To Stretch or Not to Stretch?
‘I need to stretch more.’ I get this often when someone is referencing a tight muscle or a body part with limited range of motion.
Sometimes stretching may help, it certainly feels good and I’ve done plenty of it myself, but if you really want range of motion from a body part that you don’t currently have you have to ask yourself why something is tight.
There’s lots of reasons why tightness and restriction occurs but one them is simply weakness. Your body is not apt to trust you in a position of weakness, which makes sense, range of motions you can’t control due to a lack of strength may be susceptible to injury.
Now I hate some of the fear mongering that happens in the fitness industry.
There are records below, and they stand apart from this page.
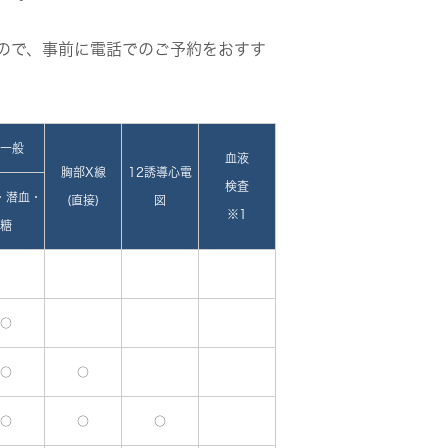
ので、事前に電話でのご予約をおすす
一般
血液
胸部X線
12誘導心電
検査
・潜血・
(直接)
図
※1
糖
○
○
○
○
○
○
If you don’t do this then you will get X injury, etc. I’m not here to tell you that you need to add any special exercises or that your guaranteed to get hurt with muscle tightness.
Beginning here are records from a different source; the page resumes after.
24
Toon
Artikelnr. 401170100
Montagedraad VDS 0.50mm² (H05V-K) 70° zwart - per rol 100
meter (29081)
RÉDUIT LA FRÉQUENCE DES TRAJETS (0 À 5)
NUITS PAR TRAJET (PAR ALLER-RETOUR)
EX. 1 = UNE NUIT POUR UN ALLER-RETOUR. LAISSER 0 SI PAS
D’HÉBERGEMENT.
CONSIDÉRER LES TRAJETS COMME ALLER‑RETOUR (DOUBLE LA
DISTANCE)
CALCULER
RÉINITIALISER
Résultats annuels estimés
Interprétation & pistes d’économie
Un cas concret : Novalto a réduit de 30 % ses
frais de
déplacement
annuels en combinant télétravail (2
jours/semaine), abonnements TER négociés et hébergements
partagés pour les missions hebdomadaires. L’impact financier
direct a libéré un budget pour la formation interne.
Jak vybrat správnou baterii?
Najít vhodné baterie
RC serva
My solution is simply this:
Keep your same routine, just perform your exercises in a full range of motion that allows you to get stronger while also providing a lengthening effect.
A great example of this is the Romanian Deadlift. Demoed above I’m performing one of the best hinging movements there is to get strong in my glutes, hamstrings and erectors. Every rep I push my hips back until I feel a stretch in my hamstrings and then drive my feet through the floor contracting those muscles to come up.
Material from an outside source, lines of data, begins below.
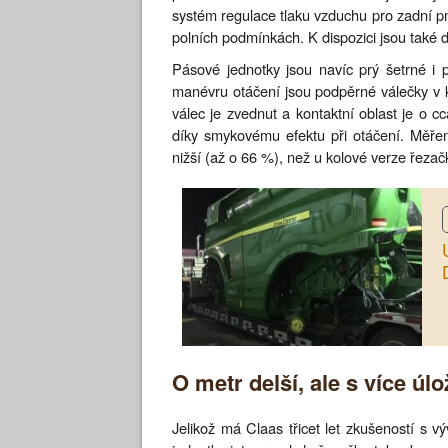
systém regulace tlaku vzduchu pro zadní pn
polních podmínkách. K dispozici jsou také 
Pásové jednotky jsou navíc prý šetrné i p
manévru otáčení jsou podpěrné válečky v k
válec je zvednut a kontaktní oblast je o 
díky smykovému efektu při otáčení. Měřen
nižší (až o 66 %), než u kolové verze řezač
O metr delší, ale s více ú
Jelikož má Claas třicet let zkušeností s 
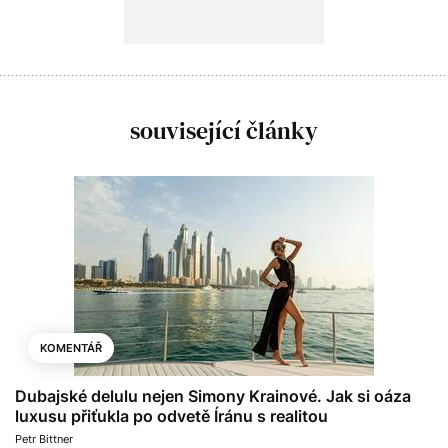
související články
KOMENTÁŘ
Dubajské delulu nejen Simony Krainové. Jak si oáza
luxusu přiťukla po odvetě Íránu s realitou
Petr Bittner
This allows me to get stronger at long muscle lengths which builds trust between my body and mind allowing me to access greater ranges of motion over time.
You may have to lighten the weights when working into these new ranges but eventually you’ll build back up to your old numbers. A cool side effect of doing this is that training in large ranges of motion is pretty much the best way to grow muscle.
Bigger, Stronger, Bendier? What’s not to love.
As always there’s some nuance here so let me know if you have questions!